## INSTRUCTIONS TO FOLLOW
Work out how many lines below hold the string "Binasco" and state only that figure.
■ ■ ■ ■
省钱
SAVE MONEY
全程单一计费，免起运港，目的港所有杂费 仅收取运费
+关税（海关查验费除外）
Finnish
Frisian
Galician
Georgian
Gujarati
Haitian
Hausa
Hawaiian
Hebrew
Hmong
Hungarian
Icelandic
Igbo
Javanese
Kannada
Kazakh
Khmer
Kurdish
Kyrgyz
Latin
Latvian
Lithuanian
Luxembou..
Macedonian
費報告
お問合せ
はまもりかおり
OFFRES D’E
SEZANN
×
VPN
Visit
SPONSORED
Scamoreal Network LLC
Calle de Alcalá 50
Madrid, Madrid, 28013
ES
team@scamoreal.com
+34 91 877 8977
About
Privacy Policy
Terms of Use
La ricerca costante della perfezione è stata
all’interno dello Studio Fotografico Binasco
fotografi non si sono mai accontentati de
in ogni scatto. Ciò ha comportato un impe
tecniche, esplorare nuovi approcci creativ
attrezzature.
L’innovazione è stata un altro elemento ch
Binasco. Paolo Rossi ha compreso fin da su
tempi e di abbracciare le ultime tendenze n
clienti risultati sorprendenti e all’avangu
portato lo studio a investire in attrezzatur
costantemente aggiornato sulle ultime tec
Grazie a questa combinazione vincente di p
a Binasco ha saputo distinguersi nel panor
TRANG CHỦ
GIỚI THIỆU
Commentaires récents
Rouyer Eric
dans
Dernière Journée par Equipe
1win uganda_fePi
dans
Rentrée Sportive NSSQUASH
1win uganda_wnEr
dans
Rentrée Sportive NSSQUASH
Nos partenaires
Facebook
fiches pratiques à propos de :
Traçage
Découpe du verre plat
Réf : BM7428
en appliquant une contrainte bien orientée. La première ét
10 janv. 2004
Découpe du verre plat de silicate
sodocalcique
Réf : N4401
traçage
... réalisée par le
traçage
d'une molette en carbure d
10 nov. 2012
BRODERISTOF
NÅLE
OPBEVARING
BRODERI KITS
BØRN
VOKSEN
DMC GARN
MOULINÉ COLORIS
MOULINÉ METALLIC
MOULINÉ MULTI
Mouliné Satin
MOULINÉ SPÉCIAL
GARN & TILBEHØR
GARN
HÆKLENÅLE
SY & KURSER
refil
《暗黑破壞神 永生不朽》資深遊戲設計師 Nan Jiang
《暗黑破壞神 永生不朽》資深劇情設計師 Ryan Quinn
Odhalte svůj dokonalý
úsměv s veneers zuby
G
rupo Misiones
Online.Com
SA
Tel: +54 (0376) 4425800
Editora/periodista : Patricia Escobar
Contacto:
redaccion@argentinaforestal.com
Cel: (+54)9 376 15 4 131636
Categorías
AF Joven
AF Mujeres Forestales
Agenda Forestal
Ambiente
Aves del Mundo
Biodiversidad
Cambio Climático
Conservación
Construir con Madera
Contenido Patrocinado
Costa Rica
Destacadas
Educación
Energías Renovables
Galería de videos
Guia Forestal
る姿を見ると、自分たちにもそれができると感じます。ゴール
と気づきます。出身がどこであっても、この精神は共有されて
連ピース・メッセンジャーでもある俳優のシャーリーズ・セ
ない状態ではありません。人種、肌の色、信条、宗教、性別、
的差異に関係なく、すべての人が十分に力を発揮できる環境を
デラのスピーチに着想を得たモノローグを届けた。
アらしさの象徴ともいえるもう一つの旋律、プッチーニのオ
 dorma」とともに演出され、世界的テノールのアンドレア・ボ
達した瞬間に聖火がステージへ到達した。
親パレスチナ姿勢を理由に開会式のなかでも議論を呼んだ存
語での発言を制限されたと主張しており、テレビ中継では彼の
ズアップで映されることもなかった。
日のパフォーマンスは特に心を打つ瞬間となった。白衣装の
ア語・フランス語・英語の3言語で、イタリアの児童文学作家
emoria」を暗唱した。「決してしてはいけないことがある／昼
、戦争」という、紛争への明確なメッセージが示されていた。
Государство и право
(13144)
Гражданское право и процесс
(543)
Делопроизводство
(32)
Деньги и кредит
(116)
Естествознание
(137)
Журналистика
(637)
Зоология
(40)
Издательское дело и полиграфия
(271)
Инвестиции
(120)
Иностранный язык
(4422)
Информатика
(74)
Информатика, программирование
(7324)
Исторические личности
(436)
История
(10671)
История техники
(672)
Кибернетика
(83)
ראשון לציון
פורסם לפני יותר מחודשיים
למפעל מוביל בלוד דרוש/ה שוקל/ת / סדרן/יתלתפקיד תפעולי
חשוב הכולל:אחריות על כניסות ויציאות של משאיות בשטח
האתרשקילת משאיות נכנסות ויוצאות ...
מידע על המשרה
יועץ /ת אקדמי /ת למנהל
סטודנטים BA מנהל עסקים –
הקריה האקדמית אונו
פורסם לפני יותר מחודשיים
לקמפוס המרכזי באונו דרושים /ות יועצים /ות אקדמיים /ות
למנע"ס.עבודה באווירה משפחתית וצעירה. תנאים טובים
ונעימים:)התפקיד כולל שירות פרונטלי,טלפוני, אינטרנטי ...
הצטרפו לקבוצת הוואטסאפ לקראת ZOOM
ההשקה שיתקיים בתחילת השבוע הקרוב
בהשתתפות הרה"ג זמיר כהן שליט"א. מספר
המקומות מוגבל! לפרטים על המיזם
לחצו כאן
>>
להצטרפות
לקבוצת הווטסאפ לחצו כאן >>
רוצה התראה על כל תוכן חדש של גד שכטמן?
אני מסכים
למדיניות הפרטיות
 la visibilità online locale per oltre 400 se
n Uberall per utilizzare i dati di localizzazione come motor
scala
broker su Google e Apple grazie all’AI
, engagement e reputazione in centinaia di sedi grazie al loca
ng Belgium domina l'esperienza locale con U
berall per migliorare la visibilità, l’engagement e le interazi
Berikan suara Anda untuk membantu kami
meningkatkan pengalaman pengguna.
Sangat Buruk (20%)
■ ■ ■ ■
## SOLUTION TO THIS TASK
3